===== Dataset records =====

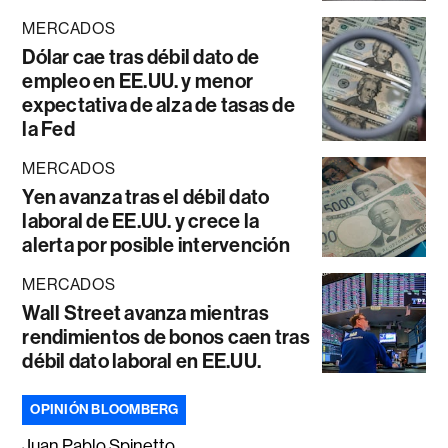
MERCADOS
Dólar cae tras débil dato de
empleo en EE.UU. y menor
expectativa de alza de tasas de
la Fed
MERCADOS
Yen avanza tras el débil dato
laboral de EE.UU. y crece la
alerta por posible intervención
MERCADOS
Wall Street avanza mientras
rendimientos de bonos caen tras
débil dato laboral en EE.UU.
OPINIÓN BLOOMBERG
Juan Pablo Spinetto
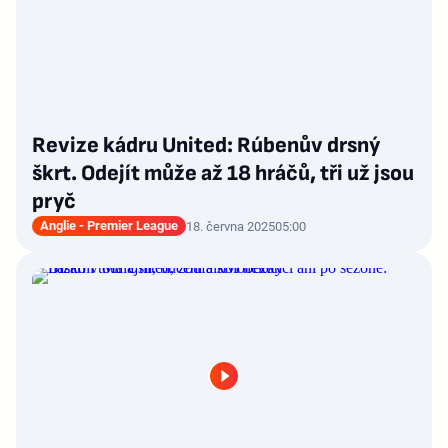
Revize kádru United: Rúbenův drsný
škrt. Odejít může až 18 hráčů, tři už jsou
pryč
Anglie - Premier League
18. června 2025
05:00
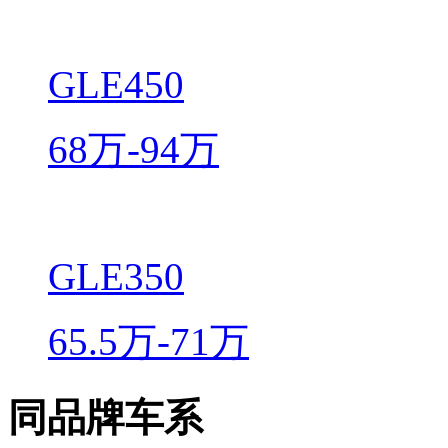
GLE450
68万-94万
GLE350
65.5万-71万
同品牌车系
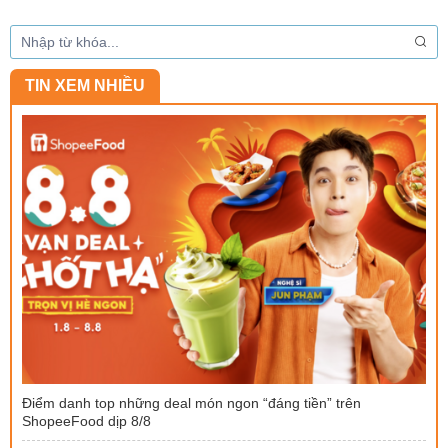
TIN XEM NHIỀU
Điểm danh top những deal món ngon “đáng tiền” trên
ShopeeFood dịp 8/8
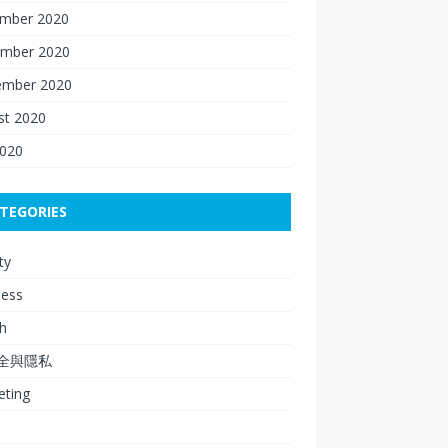
mber 2020
mber 2020
ember 2020
st 2020
2020
TEGORIES
ty
ness
h
安全與隱私
eting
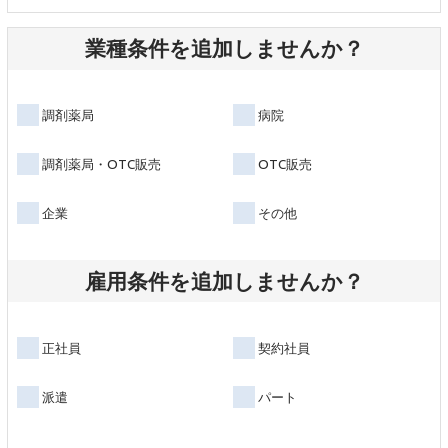
業種条件を追加しませんか？
調剤薬局
病院
調剤薬局・OTC販売
OTC販売
企業
その他
雇用条件を追加しませんか？
正社員
契約社員
派遣
パート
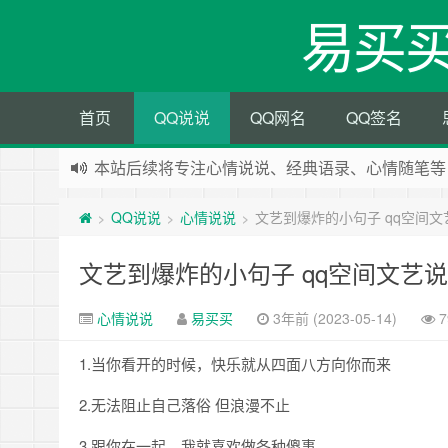
易买
首页
QQ说说
QQ网名
QQ签名
本站后续将专注心情说说、经典语录、心情随笔等
本站改版，下架友情链接
QQ说说
心情说说
文艺到爆炸的小句子 qq空间
>
>
>
文艺到爆炸的小句子 qq空间文艺
心情说说
易买买
3年前 (2023-05-14)
7
1.当你看开的时候，快乐就从四面八方向你而来
2.无法阻止自己落俗 但浪漫不止
3.跟你在一起，我就喜欢做各种傻事。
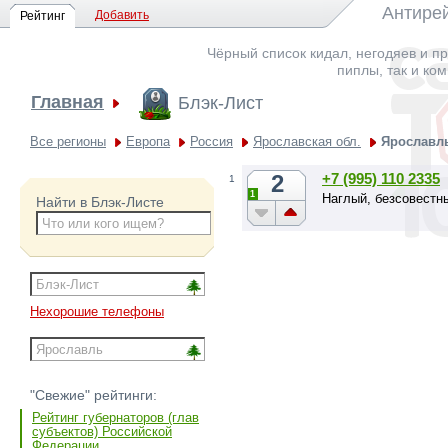
Антирей
Добавить
Рейтинг
Чёрный список кидал, негодяев и пр
пиплы, так и ко
Главная
Блэк-Лист
Все регионы
Европа
Россия
Ярославская обл.
Ярославл
2
+7 (995) 110 2335
1
1
Наглый, безсовестн
Найти в Блэк-Листе
Нехорошие телефоны
"Свежие" рейтинги:
Рейтинг губернаторов (глав
субъектов) Российской
Федерации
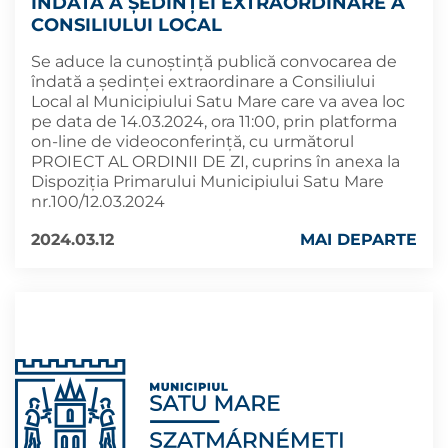
ÎNDATĂ A ȘEDINȚEI EXTRAORDINARE A
CONSILIULUI LOCAL
Se aduce la cunoștință publică convocarea de
îndată a ședinței extraordinare a Consiliului
Local al Municipiului Satu Mare care va avea loc
pe data de 14.03.2024, ora 11:00, prin platforma
on-line de videoconferință, cu următorul
PROIECT AL ORDINII DE ZI, cuprins în anexa la
Dispoziția Primarului Municipiului Satu Mare
nr.100/12.03.2024
2024.03.12
MAI DEPARTE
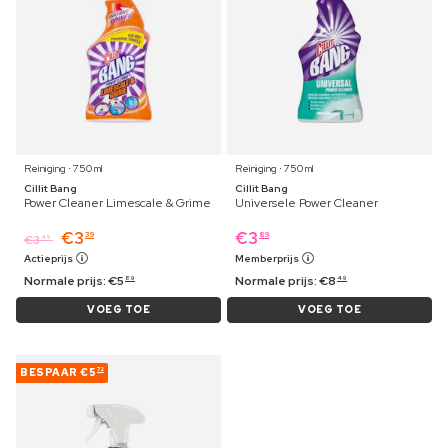
Reiniging ⋅ 750 ml
Reiniging ⋅ 750 ml
Cillit Bang
Cillit Bang
Power Cleaner Limescale & Grime
Universele Power Cleaner
€
3
€
3
39
89
€
3
49
Actieprijs
Memberprijs
Normale prijs:
€
5
Normale prijs:
€
8
89
49
VOEG TOE
VOEG TOE
BESPAAR
€5
72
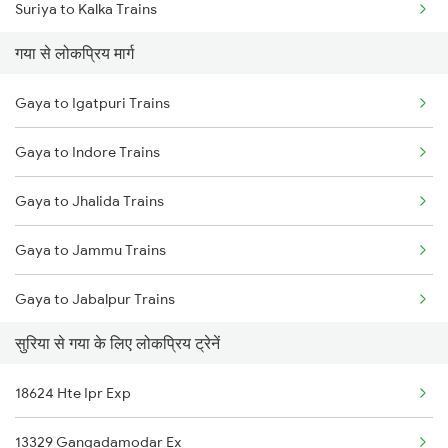
Suriya to Kalka Trains
Gaya to Bhabua Trains
गया से लोकप्रिय मार्ग
Suriya to Khandwa Trains
Gaya to Igatpuri Trains
Suriya to Koderma Trains
Gaya to Indore Trains
Suriya to Khurdha Trains
Gaya to Jhalida Trains
Gaya to Jammu Trains
Gaya to Jabalpur Trains
सुरिया से गया के लिए लोकप्रिय ट्रेनें
Gaya to Jehanabad Trains
18624 Hte Ipr Exp
Gaya to Jakhim Trains
13329 Gangadamodar Ex
Gaya to Jhansi Trains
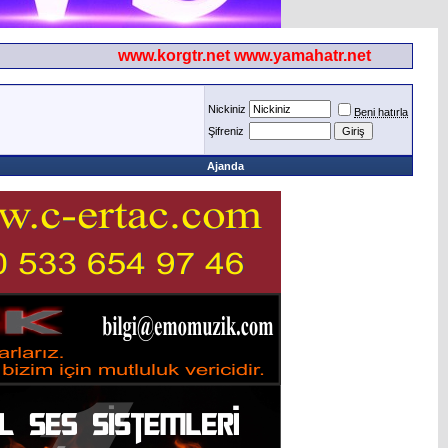
www.korgtr.net www.yamahatr.net
Nickiniz
Beni hatırla
Şifreniz
Ajanda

=====

*Exercise objective*.
What you return must match, line for line, the records from the line containing "Gaya to Jakhim Trains" through their end, with both ends included and no pictures.

*Solution to this task*.
Gaya to Jakhim Trains
13329 Gangadamodar Ex
Gaya to Jhansi Trains
www.korgtr.net www.yamahatr.net
Nickiniz
Beni hatırla
Şifreniz
Ajanda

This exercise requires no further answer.